Still, federal agents have been largely unsuccessful in penetrating
the Haitian border to gather information and investigate a group of
Haitians they say parlayed the money from small-time drug deals in the
early 1990s into a consortium that controls almost all the drugs
leaving Haiti secreted on ships.
Customs Special Agent in Charge Frank Figueroa cringes at the thought
of how many tons of cocaine may have slipped through already. He has
ordered his agents to conduct a ``cost-benefit'' analysis of the three
to five Haitian freighters arriving each week to pick up shipments of
such items as bicycles, beans, rice, and cooking oil.
In many cases, the freighters arrive empty and wait weeks to be
loaded.
``I'm willing to bet they can't be making a living doing just that,''
Figueroa said. ``I don't think the numbers will work out. It's
frightening. This is a smuggling scheme that perhaps has gone on for a
long time.''
Officials Frustrated
The FBI has been frustrated for years over the lack of drug
intelligence coming from Haiti. Officials point to a Haitian drug
smuggler on their most wanted list since Oct. 5, 1995: Lorquet St.
Hilaire took a shot at an FBI agent in a parking lot in North Miami,
then slipped out of the country to Haiti.
``We know where he is. We know where he lives,'' said one federal
agent close to the case. ``We can't touch him. That ought to tell you
how connected these people are over there. If we could just retrieve
our fugitives, we could put a real dent in this organization.''
So far, federal agents have been able to charge only one identified
leader of the consortium, Founa Jean Luis, who was named in a December
indictment. That indictment was unsealed Jan. 28 when her two alleged
Miami accomplices -- businesswoman Clarice Jean-Michel and Haitian
boat owner Emmanuel Thibaud -- were arrested on drug smuggling
conspiracy charges.
In a sealed affidavit filed in August, FBI agent Charles Daly
described in detail how Luis was caught in recorded telephone
conversation with her alleged co-conspirators organizing a shipment
and its distribution. The recordings came with the help of two Haitian
drug dealers looking to buy time off their own sentences in Orlando.

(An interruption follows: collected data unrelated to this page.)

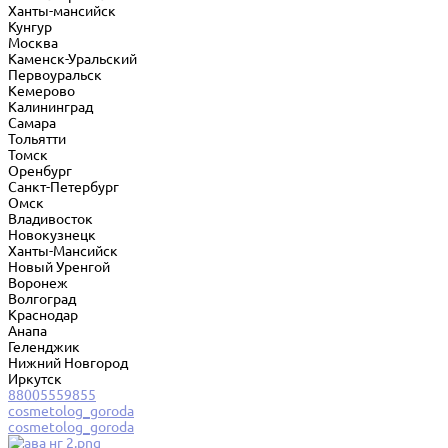
Ханты-мансийск
Кунгур
Москва
Каменск-Уральский
Первоуральск
Кемерово
Калининград
Самара
Тольятти
Томск
Оренбург
Санкт-Петербург
Омск
Владивосток
Новокузнецк
Ханты-Мансийск
Новый Уренгой
Воронеж
Волгоград
Краснодар
Анапа
Геленджик
Нижний Новгород
Иркутск
88005559855
cosmetolog_goroda
cosmetolog_goroda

``Jean-Michel stated that [Luis], a Haitian-based drug supplier, had
sent a multi-hundred-kilogram load of cocaine from Haiti to Miami on a
motor vessel owned by Emmanuel Thibaud,'' Daly wrote.
Federal authorities say they know little more about Luis, whom they
believe is in her mid-40s. She remains a fugitive.
Drug Front
Jean-Michel, 46, of 8634 Sheraton Dr., Miramar, listed herself as an
``entrepreneur'' when she made a $500 political contribution in 1997.
She was the president and director of the now-dissolved corporation
High Level Multi-Services Inc., which federal investigators now say
was likely a front for a drug trafficking enterprise.
In 1997, Opa-locka police charged her with leaving the scene of a
personal injury accident and careless driving after she hit a school
crossing guard and kept driving. She later said she didn't see the
guard.
Thibaud, 35, of 2781 NW 108th Ave., Miami, allegedly owned one of the
boats Luis used to ship the cocaine to the U.S.
Both Jean-Michel and Thibaud have been in federal custody awaiting
trial since their January arrest. On Jan. 29, federal agents began
searching the Haitian freighters on the Miami River.